4. İnsanların yanılmazlığı esası üzerine inşa edilmiş lider karizmalarını ve lider sultalarını, İslam’a aykırı bulduğumuz için reddediyoruz
Bunun yerine ilim sahibi olanların gönülleri ve zihinleri aydınlatanların toplum içinde layık oldukları mevkie getirilmeleri gerektiğine inanıyoruz.
5. Türkiye`de mevcut hukuk sisteminin ve demokratik prensiplerin, siyasi mücadele için gerekli çerçeveyi verdiğini, sınırlamaların demokratik mücadele ile kaldırılabileceğini düşünüyoruz.
Bu sebeple siyasi görüş ve teşekküllerin gayeleri için şiddete başvurmalarını yanlış buluyoruz
ÇAĞRIMIZ
Yukarıda serdettiğimiz görüşlerin de içinde yer aldığı ve tartışmaya açıldığı bir zeminde "ÇOKLUK İÇİNDE BİRLİK” ilkesi etrafında, Allah`ın birliği ve peygamberimizin risaletine inanalar arasında bir "milli mutabakat" arıyoruz.

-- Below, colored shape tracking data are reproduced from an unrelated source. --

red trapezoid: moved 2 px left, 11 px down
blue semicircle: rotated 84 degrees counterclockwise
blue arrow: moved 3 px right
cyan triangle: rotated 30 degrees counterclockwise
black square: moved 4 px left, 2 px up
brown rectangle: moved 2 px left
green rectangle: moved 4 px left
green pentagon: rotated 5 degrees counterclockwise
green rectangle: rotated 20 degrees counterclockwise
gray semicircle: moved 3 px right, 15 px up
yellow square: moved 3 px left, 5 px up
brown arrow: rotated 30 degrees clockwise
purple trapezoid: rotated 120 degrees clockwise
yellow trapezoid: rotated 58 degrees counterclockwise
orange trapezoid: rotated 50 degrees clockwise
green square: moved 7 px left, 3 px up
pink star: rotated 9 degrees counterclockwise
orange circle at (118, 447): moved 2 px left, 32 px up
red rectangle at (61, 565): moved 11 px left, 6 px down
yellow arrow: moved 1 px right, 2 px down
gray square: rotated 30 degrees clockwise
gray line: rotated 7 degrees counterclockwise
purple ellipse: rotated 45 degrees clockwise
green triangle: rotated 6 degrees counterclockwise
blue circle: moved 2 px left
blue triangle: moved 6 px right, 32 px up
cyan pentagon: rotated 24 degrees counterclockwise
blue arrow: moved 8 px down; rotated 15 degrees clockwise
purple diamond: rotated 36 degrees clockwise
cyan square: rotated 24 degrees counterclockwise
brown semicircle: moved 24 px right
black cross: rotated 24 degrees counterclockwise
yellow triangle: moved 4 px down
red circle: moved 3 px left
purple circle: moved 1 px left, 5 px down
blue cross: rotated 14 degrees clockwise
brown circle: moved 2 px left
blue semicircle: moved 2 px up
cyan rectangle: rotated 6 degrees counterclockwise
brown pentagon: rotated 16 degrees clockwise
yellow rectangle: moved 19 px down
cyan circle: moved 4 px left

Bu mutabakatı sağlayacak esasların belirlenmesini, çerçevesinin çizilmesini istiyoruz. Bunun için herkes elinden geleni yapmalıdır. Hareketimiz ve yeni oluşum için ortaya çıkışımız bütün milli güçler tarafından bir "vesile" addedilmelidir.
Bir ihtilal, bir işgal, bir dış baskı vs. olmadan da ülkemizdeki milli güçlerin sivil toplum içinde kendi yollarını kendilerinin aydınlatabileceği, açabileceği bir oluşumu hazırlamaları mümkündür.
Yarın artık bu gündür.
İnsanlarımız, umut dolu bir çağın eşiğinde başkaları tarafından yapılan bir tarihin akışı içinde sürüklenirken birbirlerine küsme, birbirlerini mahkûm etme lüksüne sahip değildir.
Küfrün, riyanın, ahlaksızlığın başını alıp gittiği, kendi çocuklarımıza bizimkinden daha kötü bir dünya bırakmanın muhtemel göründüğü gezegenimizde Müslümanlar birlik olup geleceklerini kurmak zorundadır.
İhtilafı rahmet olarak niteleyip "milli mutabakat"ın oluşacağı zemini bütün samimiyetimiz ve dürüstlüğümüzle kurmaya azmettiğimizi beyan ediyoruz.
ÇAĞRIMIZ BÜTÜN İNSANLARADIR.” Ankara 1993
Hiç yorum yok:
Yorum Gönder
Bu Yazı Hakkında Ne Düşünüyorsunuz?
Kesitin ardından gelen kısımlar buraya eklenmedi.